Íris deu dois passos à frente, seu olhar era calmo, sem qualquer emoção.
Mateus pousou o livro com o semblante sombrio, os traços revelando insatisfação.
— O que foi? A Dama Iolanda não te ensinou como me servir?
Íris o observava com atenção, sem querer perder nenhum detalhe de sua expressão. Era evidente que ele também não queria consumar o casamento.
De repente, Mateus puxou o braço dela. A ponta dos dedos, através do tecido, pressionava com força o pulso da jovem. Seu olhar sobre ela era gélido, com um traço de violência prestes a explodir.
— Tem medo de sentir dor?
Íris franziu ligeiramente a testa. "Que dor? Estaria ele se referindo a... Aquilo? Ele realmente vai obedecer à Imperatriz-Avó e dormir comigo?"
Ela sentiu repulsa na hora, apertando os dentes com força e o encarando fixamente, sem responder.
O rosto belo de Mateus permanecia impassível. Uma de suas mãos ainda segurava o braço dela, e na outra... Surgiu de repente uma adaga.
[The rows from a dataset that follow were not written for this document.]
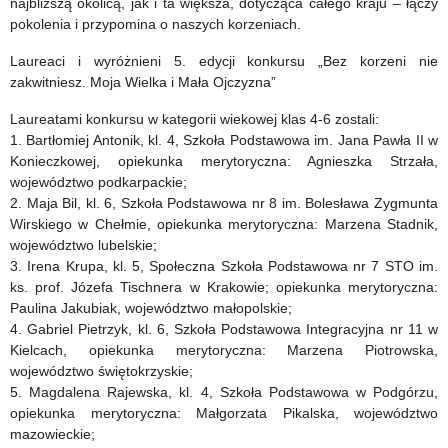
najbliższą okolicą, jak i ta większa, dotycząca całego kraju – łączy
pokolenia i przypomina o naszych korzeniach.
Laureaci i wyróżnieni 5. edycji konkursu „Bez korzeni nie
zakwitniesz. Moja Wielka i Mała Ojczyzna”
Laureatami konkursu w kategorii wiekowej klas 4-6 zostali:
1. Bartłomiej Antonik, kl. 4, Szkoła Podstawowa im. Jana Pawła II w
Konieczkowej, opiekunka merytoryczna: Agnieszka Strzała,
województwo podkarpackie;
2. Maja Bil, kl. 6, Szkoła Podstawowa nr 8 im. Bolesława Zygmunta
Wirskiego w Chełmie, opiekunka merytoryczna: Marzena Stadnik,
województwo lubelskie;
3. Irena Krupa, kl. 5, Społeczna Szkoła Podstawowa nr 7 STO im.
ks. prof. Józefa Tischnera w Krakowie; opiekunka merytoryczna:
Paulina Jakubiak, województwo małopolskie;
4. Gabriel Pietrzyk, kl. 6, Szkoła Podstawowa Integracyjna nr 11 w
Kielcach, opiekunka merytoryczna: Marzena Piotrowska,
województwo świętokrzyskie;
5. Magdalena Rajewska, kl. 4, Szkoła Podstawowa w Podgórzu,
opiekunka merytoryczna: Małgorzata Pikalska, województwo
mazowieckie;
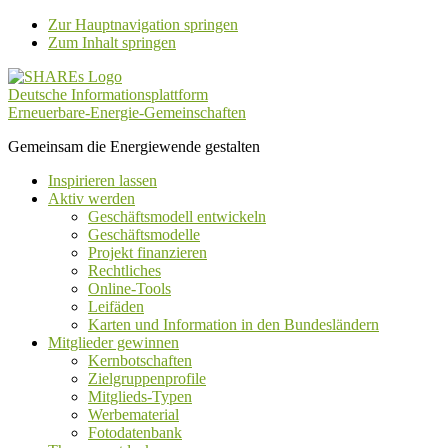
Zur Hauptnavigation springen
Zum Inhalt springen
Deutsche Informationsplattform
Erneuerbare-Energie-Gemeinschaften
Gemeinsam die Energiewende gestalten
Inspirieren lassen
Aktiv werden
Geschäftsmodell entwickeln
Geschäftsmodelle
Projekt finanzieren
Rechtliches
Online-Tools
Leifäden
Karten und Information in den Bundesländern
Mitglieder gewinnen
Kernbotschaften
Zielgruppenprofile
Mitglieds-Typen
Werbematerial
Fotodatenbank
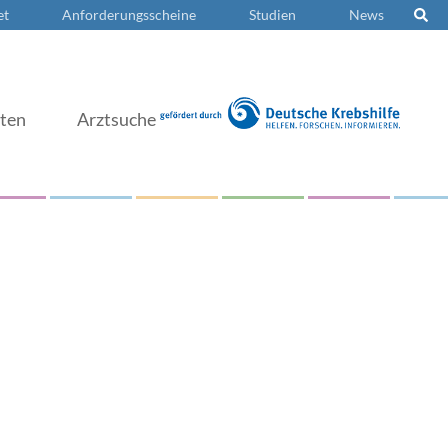
et
Anforderungsscheine
Studien
News
nten
Arztsuche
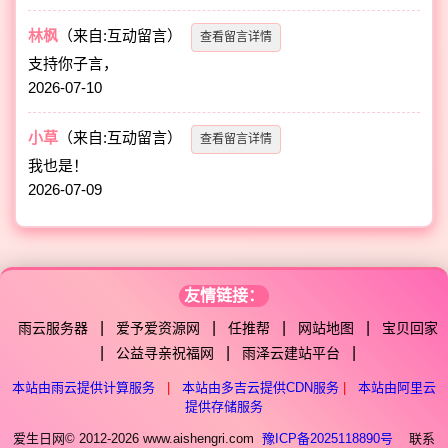
林枫
（来自:互动留言）
查看留言详情
支持你子言，
2026-07-10
小草
（来自:互动留言）
查看留言详情
我也是！
2026-07-09
友情链接：
|
|
|
|
雨云服务器
爱予爱资源网
任推帮
网站地图
宝贝回家
|
|
|
公益寻亲祝福网
雨泽云建站平台
本站由雨云提供计算服务
|
本站由多吉云提供CDN服务
|
本站由阿里云
提供存储服务
爱生日网© 2012-2026 www.aishengri.com
豫ICP备2025118890号
联系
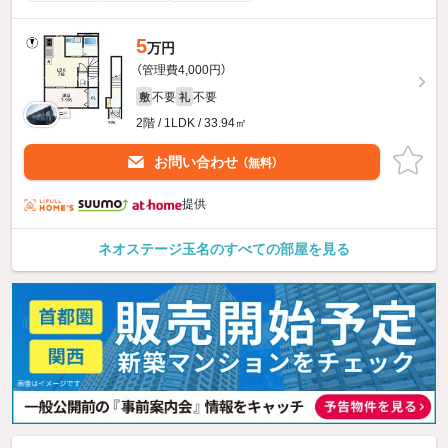
5
万円
（管理費4,000円）
不要
不要
敷
礼
2階 / 1LDK / 33.94㎡
お問い合わせ
（無料）
提供
ネオステージ玉名のすべての部屋を見る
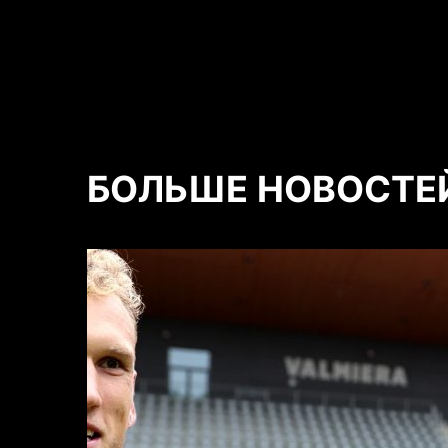
БОЛЬШЕ НОВОСТЕ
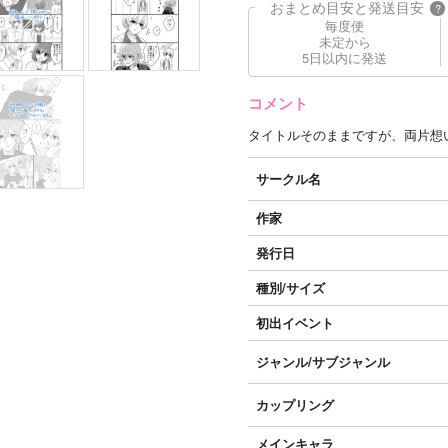
おまとめ目安と発送目安
?
毎度便
未定から
5日以内に発送
コメント
タイトルそのままですが、両片想
サークル名
作家
発行日
種別/サイズ
初出イベント
ジャンル/
サブジャンル
カップリング
メインキャラ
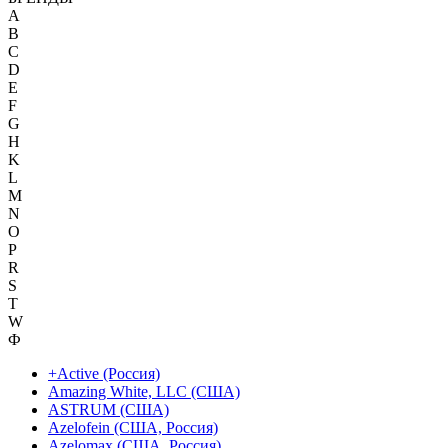
A
B
C
D
E
F
G
H
K
L
M
N
O
P
R
S
T
W
Ф
+Active (Россия)
Amazing White, LLC (США)
ASTRUM (США)
Azelofein (США, Россия)
Azelomax (США, Россия)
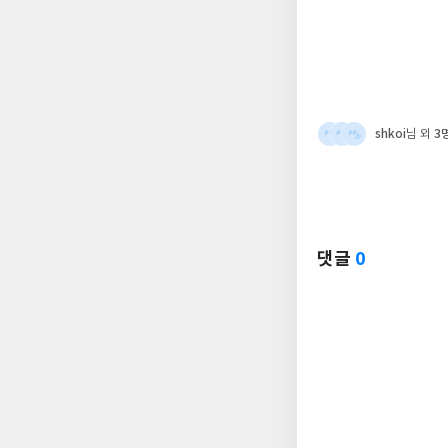
shkoi
3
님 외
댓글
0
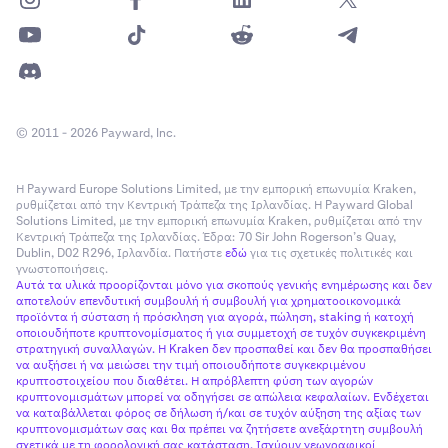
© 2011 - 2026 Payward, Inc.
Η Payward Europe Solutions Limited, με την εμπορική επωνυμία Kraken,
ρυθμίζεται από την Κεντρική Τράπεζα της Ιρλανδίας. Η Payward Global
Solutions Limited, με την εμπορική επωνυμία Kraken, ρυθμίζεται από την
Κεντρική Τράπεζα της Ιρλανδίας. Έδρα: 70 Sir John Rogerson’s Quay,
Dublin, D02 R296, Ιρλανδία. Πατήστε
εδώ
για τις σχετικές πολιτικές και
Σημείωση:
Θα χρειαστεί να συνδεθείτε ή να
γνωστοποιήσεις.
Αυτά τα υλικά προορίζονται μόνο για σκοπούς γενικής ενημέρωσης και δεν
δημιουργήσετε έναν λογαριασμό με την υπηρεσία
αποτελούν επενδυτική συμβουλή ή συμβουλή για χρηματοοικονομικά
τρίτου μέρους που επεξεργάζεται συναλλαγές fiat σε
προϊόντα ή σύσταση ή πρόσκληση για αγορά, πώληση, staking ή κατοχή
κρυπτονομίσματα στην περιοχή σας για να αγοράσετε
οποιουδήποτε κρυπτονομίσματος ή για συμμετοχή σε τυχόν συγκεκριμένη
στρατηγική συναλλαγών. Η Kraken δεν προσπαθεί και δεν θα προσπαθήσει
κρυπτονομίσματα στην Beholder.
να αυξήσει ή να μειώσει την τιμή οποιουδήποτε συγκεκριμένου
κρυπτοστοιχείου που διαθέτει. Η απρόβλεπτη φύση των αγορών
Αφού επιλέξετε τον τρόπο πληρωμής σας, κάντε κλικ
5
κρυπτονομισμάτων μπορεί να οδηγήσει σε απώλεια κεφαλαίων. Ενδέχεται
στο κουμπί
Αγορά
, στη συνέχεια ακολουθήστε τα
να καταβάλλεται φόρος σε δήλωση ή/και σε τυχόν αύξηση της αξίας των
βήματα που παρέχονται για τον συγκεκριμένο τρόπο
κρυπτονομισμάτων σας και θα πρέπει να ζητήσετε ανεξάρτητη συμβουλή
σχετικά με τη φορολογική σας κατάσταση. Ισχύουν γεωγραφικοί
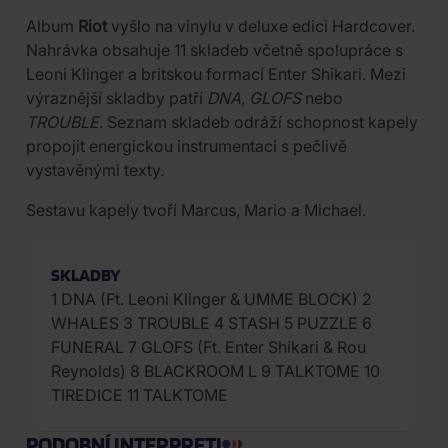
Album
Riot
vyšlo na vinylu v deluxe edici Hardcover.
Nahrávka obsahuje 11 skladeb včetně spolupráce s
Leoni Klinger a britskou formací Enter Shikari. Mezi
výraznější skladby patří
DNA
,
GLOFS
nebo
TROUBLE
. Seznam skladeb odráží schopnost kapely
propojit energickou instrumentaci s pečlivě
vystavěnými texty.
Sestavu kapely tvoří Marcus, Mario a Michael.
SKLADBY
1 DNA (Ft. Leoni Klinger & UMME BLOCK) 2
WHALES 3 TROUBLE 4 STASH 5 PUZZLE 6
FUNERAL 7 GLOFS (Ft. Enter Shikari & Rou
Reynolds) 8 BLACKROOM L 9 TALKTOME 10
TIREDICE 11 TALKTOME
PODOBNÍ INTERPRETI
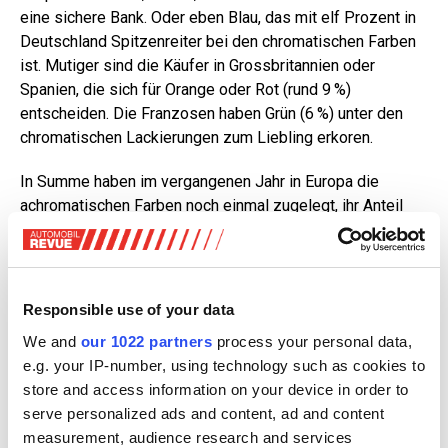
eine sichere Bank. Oder eben Blau, das mit elf Prozent in
Deutschland Spitzenreiter bei den chromatischen Farben
ist. Mutiger sind die Käufer in Grossbritannien oder
Spanien, die sich für Orange oder Rot (rund 9 %)
entscheiden. Die Franzosen haben Grün (6 %) unter den
chromatischen Lackierungen zum Liebling erkoren.
In Summe haben im vergangenen Jahr in Europa die
achromatischen Farben noch einmal zugelegt, ihr Anteil
stieg um zwei Prozentpunkte auf 79 Prozent. Die gleiche
Entwicklung war auch auf dem nordamerikanischen Markt
festzustellen, wo die achromatischen Farben inzwischen
bei 80 Prozent liegen. Dabei gab es eine leichte
Responsible use of your data
Verschiebung, die Kunden entschieden sich eher für helle
We and
our 1022 partners
process your personal data,
Töne, Silber war deutlich gefragter als dunkles Grau. Die
e.g. your IP-number, using technology such as cookies to
Autokäufer in den USA und Kanada haben weltweit die
store and access information on your device in order to
grösste Vorliebe für rote Autos (8 %), wobei Primus unter
serve personalized ads and content, ad and content
den echten Farben immer noch Blau ist (9 %). «Hellere
measurement, audience research and services
Farbtöne werden immer beliebter und übernehmen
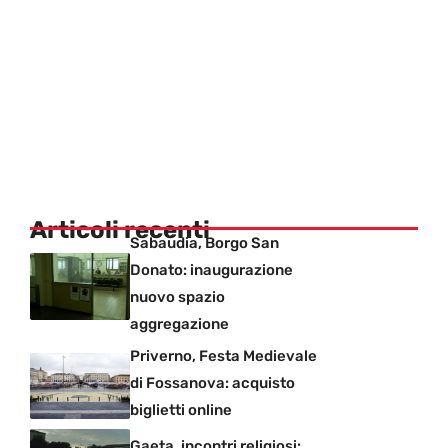
Articoli recenti
Sabaudia, Borgo San
Donato: inaugurazione
nuovo spazio
aggregazione
Priverno, Festa Medievale
di Fossanova: acquisto
biglietti online
Gaeta, incontri religiosi:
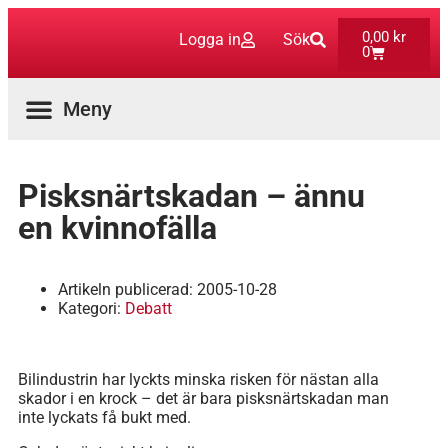
0,00
kr
Logga in
Sök
0
Pisksnärtskadan – ännu
en kvinnofälla
Artikeln publicerad:
2005-10-28
Kategori:
Debatt
Bilindustrin har lyckts minska risken för nästan alla
skador i en krock – det är bara pisksnärtskadan man
inte lyckats få bukt med.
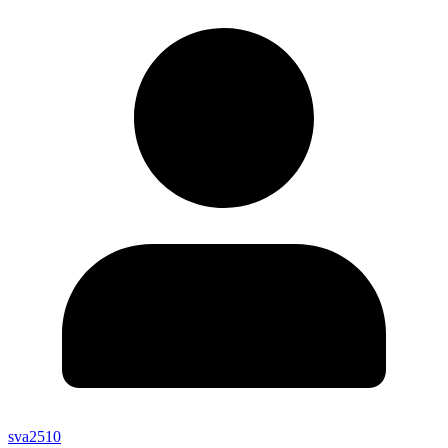
sva2510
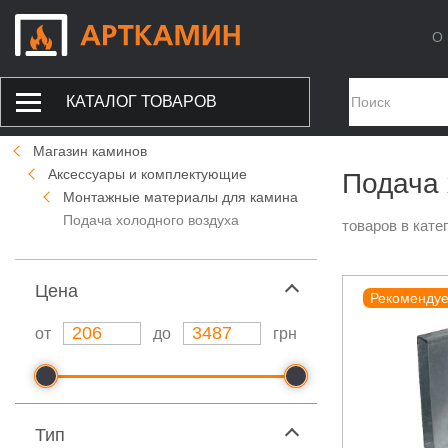
О 
КАТАЛОГ ТОВАРОВ
Магазин каминов
Аксессуары и комплектующие
Подача 
Монтажные материалы для камина
Подача холодного воздуха
товаров в кате
Цeна
Рекоменду
от
до
грн
Тип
Íris não demonstrou reação, mas sentiu certa estranheza. "Uma adaga? Para quê?"
Num instante, se lembrou da noite de núpcias: naquela ocasião, ele desconfiava de sua pureza e quis que ela provasse com a lâmina...
"Então agora ele quer que eu faça o que não terminei de fazer da última vez?"
As sobrancelhas de Íris se suavizaram um pouco. Se for isso mesmo, tanto melhor. Ela preferia fazer por conta própria.
Ela estendeu a mão para pegar a adaga. Mas ouviu a voz fria de Mateus:
— Não importa onde corte, só garanta que o lenço nupcial tenha sangue suficiente para apresentar como prova.
Então ele não queria que ela tirasse a própria virgindade, apenas queria que ela forjasse a prova.
Ao ouvir isso, as pupilas de Íris se contraíram levemente.
Vendo sua hesitação, Mateus achou que ela não tinha entendido. Seu rosto mostrou traços de impaciência.
— O lenço de núpcias. Entende ou não?
...
Fora do Palácio da Harmonia, Felícia estava tomada pela ansiedade.
Um eunuco se aproximou e fez uma reverência, dizendo:
— Esposa Imperial, a Imperatriz-Avó a está chamando.
Felícia não queria sair dali, mas se tratava da Imperatriz-Avó, até o Imperador a respeitava profundamente. Ela cerrou os dentes, lançou um olhar sombrio ao portão do Palácio da Harmonia e partiu.
No Palácio da Vida, mesmo com o corpo ferido, Felícia se forçou a fazer uma reverência, cumprimentando:
— Saúdo a Imperatriz-Avó.
Sentada atrás de uma cortina de seda, a matriarca nem olhou diretamente para ela. Mas, considerando o apreço do Imperador pela Felícia, também não a tratou com dureza, dizendo:
— Raramente retorno ao palácio, estava mesmo precisando de alguém para tomar chá e conversar. Esposa Imperial, sente-se.
Felícia havia cobrido as cicatrizes com maquiagem pesada, mas sob a luz do sol ainda se viam traços.
Mateus já havia organizado tudo. Assim que Dama Iolanda pegou o lenço nupcial, Nair rapidamente recolheu os lençóis.
— Ei! O que está fazendo?! — Iolanda tentou impedir.
Nair explicou:
— É uma ordem do Imperador. Todos os lençóis usados devem ser incinerados.
Esse gosto estranho do Imperador, Iolanda já ouvira falar. Era a primeira vez que presenciava. Mas isso era o de menos, o que importava era ter o lenço nupcial para entregar à Imperatriz-Avó.
Antes de sair, Iolanda se dirigiu até o banheiro, parou atrás do biombo e disse com um sorriso:
— Imperatriz, descanse bem. Que logo possa dar herdeiros ao Império! Estaremos esperando boas notícias!
Na banheira, Íris olhava friamente para o vazio.
Sob a água, minúsculas gotas de sangue ainda vazavam do ferimento na coxa. Ela não sentia dor.
Sua única preocupação era se conseguiria enganar a Imperatriz-Avó por completo.
...
No Palácio da Vida.
Quando o lenço nupcial foi entregue, Felícia também estava presente.
Seu corpo estremeceu. Ela olhou para o lenço com sangue, estarrecida, sem acreditar no que via.